THE INPUT section start

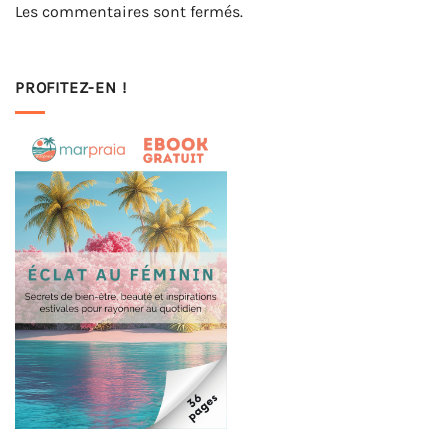
Les commentaires sont fermés.
PROFITEZ-EN !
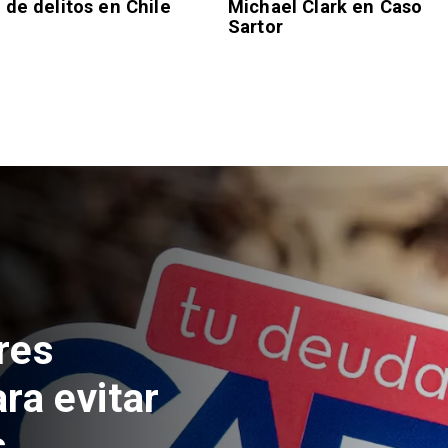
de delitos en Chile
Michael Clark en Caso
Sartor
edad de
ta fallecido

THE INPUT section end

§ **YOUR TASK**
Your task is to reproduce exactly the lines running from the line that contains "PROFITEZ-EN !" to the end of the records, pictures excluded.

§ **RESULT OF THIS TASK**
PROFITEZ-EN !
de delitos en Chile
Michael Clark en Caso
Sartor
edad de
ta fallecido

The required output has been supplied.